Required work — A bare number is the expected answer: the count of lines in the data holding "зелень".

Stored records:
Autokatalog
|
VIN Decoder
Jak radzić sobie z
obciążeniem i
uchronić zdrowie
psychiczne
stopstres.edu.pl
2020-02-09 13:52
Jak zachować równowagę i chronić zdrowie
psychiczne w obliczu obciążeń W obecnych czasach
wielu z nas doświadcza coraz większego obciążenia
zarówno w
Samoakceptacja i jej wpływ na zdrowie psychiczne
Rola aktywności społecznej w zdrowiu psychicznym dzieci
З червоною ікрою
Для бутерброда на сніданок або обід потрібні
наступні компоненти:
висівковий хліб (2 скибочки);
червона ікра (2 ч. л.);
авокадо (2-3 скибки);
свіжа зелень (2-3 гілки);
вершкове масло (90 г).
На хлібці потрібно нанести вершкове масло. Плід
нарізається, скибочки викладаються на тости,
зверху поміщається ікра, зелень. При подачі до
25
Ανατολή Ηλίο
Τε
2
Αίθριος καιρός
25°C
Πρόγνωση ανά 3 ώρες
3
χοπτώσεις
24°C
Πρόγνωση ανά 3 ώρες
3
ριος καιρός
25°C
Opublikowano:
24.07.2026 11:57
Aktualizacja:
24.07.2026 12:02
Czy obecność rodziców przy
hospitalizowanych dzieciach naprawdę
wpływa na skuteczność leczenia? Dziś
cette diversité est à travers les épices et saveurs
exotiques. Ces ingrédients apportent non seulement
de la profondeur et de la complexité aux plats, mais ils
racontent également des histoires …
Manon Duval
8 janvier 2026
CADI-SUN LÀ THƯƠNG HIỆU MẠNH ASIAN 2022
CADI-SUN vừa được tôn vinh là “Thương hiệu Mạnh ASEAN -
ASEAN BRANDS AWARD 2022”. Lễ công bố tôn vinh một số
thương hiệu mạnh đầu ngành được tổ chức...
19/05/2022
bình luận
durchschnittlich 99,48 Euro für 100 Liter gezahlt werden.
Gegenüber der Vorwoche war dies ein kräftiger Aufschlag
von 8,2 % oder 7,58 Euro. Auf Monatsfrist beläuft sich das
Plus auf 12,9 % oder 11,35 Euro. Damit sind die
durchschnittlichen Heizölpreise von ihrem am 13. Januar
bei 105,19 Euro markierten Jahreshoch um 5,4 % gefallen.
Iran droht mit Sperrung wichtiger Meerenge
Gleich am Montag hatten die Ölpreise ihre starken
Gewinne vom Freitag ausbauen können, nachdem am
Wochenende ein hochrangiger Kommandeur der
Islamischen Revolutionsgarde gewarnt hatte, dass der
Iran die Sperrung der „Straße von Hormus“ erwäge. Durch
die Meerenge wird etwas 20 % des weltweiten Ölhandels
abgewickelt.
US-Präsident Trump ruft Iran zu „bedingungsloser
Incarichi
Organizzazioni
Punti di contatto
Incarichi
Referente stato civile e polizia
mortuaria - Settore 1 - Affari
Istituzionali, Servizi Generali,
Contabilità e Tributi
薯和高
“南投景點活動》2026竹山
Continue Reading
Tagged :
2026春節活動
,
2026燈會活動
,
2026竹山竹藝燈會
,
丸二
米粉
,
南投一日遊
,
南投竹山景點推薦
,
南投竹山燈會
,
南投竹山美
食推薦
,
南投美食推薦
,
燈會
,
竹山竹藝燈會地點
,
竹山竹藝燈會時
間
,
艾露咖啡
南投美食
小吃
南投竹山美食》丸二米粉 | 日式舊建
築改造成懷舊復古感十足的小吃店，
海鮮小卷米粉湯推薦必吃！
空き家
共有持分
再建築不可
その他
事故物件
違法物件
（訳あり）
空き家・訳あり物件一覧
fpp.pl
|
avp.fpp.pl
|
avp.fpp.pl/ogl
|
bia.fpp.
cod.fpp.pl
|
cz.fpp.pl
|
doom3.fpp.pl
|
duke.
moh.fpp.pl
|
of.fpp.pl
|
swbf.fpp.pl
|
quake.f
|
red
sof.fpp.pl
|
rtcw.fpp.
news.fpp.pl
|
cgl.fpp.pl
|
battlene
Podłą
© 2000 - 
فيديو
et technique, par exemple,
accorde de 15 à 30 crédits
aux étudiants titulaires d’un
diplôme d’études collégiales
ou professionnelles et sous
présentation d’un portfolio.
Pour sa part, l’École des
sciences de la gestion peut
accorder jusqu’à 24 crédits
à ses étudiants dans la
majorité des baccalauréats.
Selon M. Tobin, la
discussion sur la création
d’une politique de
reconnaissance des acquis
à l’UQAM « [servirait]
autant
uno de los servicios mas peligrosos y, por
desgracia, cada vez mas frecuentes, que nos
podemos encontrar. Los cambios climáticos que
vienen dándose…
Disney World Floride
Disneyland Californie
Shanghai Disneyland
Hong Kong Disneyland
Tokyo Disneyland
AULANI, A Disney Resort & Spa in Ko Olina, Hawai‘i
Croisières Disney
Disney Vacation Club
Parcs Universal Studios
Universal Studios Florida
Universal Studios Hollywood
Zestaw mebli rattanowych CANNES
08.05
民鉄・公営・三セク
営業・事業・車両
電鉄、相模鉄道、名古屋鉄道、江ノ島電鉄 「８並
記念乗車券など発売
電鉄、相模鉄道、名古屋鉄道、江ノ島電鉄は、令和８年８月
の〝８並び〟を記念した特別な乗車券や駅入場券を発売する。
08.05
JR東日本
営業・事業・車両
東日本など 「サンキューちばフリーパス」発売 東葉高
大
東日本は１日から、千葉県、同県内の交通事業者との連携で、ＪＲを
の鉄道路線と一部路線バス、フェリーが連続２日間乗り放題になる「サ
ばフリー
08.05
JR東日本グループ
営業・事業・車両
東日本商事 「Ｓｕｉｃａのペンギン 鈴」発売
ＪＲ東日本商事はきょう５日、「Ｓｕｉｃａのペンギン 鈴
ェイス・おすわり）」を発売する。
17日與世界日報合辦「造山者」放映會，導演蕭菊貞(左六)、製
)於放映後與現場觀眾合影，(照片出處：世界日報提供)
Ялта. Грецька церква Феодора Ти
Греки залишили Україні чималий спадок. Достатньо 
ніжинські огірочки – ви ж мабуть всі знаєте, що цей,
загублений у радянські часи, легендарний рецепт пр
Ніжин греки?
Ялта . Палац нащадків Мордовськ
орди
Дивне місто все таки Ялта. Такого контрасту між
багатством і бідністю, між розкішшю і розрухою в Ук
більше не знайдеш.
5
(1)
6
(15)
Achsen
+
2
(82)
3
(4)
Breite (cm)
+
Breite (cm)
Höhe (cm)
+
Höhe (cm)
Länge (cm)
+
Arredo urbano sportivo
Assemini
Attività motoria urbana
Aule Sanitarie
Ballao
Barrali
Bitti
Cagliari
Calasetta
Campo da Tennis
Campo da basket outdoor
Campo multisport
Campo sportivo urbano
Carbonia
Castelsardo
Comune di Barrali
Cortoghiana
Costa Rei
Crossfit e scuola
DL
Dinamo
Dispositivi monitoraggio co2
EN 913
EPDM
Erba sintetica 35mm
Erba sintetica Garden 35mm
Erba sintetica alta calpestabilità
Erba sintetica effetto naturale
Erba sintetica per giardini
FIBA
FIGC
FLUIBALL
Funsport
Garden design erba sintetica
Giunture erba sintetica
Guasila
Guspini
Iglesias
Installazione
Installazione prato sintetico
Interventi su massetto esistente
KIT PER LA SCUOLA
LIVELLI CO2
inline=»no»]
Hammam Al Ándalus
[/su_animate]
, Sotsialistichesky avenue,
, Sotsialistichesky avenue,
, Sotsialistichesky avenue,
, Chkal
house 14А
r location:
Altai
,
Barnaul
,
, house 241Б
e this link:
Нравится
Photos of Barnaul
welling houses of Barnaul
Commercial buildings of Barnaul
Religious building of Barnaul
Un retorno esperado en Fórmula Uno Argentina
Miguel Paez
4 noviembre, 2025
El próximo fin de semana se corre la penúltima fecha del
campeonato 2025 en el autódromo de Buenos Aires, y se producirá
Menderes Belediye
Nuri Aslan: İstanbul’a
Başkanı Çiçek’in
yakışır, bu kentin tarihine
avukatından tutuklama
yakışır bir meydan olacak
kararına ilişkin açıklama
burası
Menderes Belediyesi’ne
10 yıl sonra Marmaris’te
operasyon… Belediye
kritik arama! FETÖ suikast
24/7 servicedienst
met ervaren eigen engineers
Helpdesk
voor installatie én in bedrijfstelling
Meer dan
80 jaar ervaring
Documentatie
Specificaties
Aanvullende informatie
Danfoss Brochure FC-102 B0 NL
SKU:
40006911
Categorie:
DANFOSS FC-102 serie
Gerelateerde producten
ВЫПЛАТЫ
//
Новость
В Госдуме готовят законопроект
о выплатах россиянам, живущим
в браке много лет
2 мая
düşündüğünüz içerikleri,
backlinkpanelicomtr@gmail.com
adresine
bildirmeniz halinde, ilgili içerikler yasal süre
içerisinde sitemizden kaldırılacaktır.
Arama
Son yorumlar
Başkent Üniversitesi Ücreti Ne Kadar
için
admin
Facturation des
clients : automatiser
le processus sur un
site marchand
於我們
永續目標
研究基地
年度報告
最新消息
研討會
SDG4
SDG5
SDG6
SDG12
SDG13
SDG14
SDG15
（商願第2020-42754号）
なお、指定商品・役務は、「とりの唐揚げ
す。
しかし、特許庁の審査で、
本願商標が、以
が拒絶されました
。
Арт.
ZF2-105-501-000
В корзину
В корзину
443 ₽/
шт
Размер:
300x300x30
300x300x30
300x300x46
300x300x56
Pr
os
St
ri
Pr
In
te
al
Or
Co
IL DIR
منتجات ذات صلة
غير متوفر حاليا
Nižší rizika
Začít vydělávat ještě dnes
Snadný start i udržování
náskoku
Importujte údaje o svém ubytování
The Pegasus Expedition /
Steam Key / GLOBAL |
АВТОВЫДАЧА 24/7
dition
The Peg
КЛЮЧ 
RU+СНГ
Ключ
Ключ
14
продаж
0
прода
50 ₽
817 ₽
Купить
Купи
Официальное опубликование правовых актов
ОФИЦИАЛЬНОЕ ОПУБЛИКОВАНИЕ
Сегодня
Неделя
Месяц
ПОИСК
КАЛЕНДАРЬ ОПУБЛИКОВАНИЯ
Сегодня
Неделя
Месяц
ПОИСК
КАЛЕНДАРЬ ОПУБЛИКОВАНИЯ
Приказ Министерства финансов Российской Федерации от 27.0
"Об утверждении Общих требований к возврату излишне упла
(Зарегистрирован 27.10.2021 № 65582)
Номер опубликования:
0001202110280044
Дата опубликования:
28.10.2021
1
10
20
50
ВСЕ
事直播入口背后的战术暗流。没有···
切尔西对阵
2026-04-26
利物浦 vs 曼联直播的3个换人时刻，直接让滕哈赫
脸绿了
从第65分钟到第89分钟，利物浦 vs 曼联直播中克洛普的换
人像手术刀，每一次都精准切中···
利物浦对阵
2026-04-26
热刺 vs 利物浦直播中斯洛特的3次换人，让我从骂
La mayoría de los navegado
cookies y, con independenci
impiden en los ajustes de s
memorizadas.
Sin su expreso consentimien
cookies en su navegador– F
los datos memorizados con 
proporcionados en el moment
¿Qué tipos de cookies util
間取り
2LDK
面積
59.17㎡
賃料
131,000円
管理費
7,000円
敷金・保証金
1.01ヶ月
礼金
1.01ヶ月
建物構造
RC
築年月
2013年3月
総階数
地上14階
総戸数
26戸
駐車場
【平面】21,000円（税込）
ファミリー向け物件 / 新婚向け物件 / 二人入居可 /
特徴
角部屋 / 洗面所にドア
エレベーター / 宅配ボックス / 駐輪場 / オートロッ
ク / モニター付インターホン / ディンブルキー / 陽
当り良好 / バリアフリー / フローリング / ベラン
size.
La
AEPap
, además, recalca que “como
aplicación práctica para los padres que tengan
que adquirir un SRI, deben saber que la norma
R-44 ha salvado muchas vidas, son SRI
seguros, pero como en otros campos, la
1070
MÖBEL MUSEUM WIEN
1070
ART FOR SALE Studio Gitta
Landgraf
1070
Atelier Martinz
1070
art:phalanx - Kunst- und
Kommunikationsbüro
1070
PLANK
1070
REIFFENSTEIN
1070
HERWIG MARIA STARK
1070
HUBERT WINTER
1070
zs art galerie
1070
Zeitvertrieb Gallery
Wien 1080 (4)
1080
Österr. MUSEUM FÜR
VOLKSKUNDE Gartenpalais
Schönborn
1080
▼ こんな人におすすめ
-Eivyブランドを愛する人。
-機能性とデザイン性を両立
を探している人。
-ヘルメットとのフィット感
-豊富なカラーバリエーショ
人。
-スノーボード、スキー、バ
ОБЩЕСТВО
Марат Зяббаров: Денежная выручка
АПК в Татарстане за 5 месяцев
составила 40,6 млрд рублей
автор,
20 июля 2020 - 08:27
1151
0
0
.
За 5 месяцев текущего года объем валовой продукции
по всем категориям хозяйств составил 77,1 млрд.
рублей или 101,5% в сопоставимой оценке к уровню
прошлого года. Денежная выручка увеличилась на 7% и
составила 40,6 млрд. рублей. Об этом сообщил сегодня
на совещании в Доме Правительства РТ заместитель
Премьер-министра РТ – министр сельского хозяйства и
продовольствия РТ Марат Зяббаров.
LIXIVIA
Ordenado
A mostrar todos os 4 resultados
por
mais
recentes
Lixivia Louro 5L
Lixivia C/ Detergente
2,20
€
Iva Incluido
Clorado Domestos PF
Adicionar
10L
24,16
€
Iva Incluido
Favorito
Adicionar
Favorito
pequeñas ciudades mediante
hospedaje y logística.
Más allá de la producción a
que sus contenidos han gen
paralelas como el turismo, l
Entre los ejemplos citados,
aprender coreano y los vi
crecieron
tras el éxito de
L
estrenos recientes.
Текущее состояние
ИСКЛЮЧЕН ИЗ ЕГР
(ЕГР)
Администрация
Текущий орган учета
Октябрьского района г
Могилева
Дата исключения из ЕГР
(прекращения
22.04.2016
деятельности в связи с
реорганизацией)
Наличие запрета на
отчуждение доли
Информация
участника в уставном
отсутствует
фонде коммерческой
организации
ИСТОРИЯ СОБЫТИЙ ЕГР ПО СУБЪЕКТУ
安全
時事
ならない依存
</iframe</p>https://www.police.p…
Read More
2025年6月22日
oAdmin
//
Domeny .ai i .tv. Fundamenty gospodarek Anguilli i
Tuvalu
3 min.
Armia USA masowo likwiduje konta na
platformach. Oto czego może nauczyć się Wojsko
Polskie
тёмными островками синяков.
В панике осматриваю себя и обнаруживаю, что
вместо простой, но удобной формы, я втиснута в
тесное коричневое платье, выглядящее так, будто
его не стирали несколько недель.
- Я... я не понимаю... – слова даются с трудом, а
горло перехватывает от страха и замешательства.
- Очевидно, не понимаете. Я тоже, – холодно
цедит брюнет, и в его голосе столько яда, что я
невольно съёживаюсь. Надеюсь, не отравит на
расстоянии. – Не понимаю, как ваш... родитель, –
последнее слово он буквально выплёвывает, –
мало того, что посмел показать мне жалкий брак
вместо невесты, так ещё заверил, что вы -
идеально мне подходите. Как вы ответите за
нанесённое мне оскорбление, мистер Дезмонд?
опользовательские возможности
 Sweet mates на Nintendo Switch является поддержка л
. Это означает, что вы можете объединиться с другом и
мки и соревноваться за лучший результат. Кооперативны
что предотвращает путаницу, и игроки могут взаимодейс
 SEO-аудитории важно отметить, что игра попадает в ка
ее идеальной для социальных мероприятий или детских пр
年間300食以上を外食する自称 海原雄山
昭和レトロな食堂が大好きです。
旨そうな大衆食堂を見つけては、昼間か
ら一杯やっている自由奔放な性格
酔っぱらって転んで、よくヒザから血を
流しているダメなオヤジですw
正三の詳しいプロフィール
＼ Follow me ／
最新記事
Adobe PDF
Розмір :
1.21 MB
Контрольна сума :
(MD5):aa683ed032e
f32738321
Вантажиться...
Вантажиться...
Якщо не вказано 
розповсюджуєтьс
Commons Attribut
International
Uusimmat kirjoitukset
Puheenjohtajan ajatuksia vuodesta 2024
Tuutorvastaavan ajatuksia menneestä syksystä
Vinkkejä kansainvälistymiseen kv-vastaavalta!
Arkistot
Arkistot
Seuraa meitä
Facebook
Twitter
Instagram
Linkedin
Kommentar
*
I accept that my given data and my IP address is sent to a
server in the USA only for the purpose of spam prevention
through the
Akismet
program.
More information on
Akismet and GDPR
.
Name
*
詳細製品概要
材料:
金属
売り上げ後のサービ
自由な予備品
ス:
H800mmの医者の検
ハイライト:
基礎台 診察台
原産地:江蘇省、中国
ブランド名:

Solution to the exercise — 2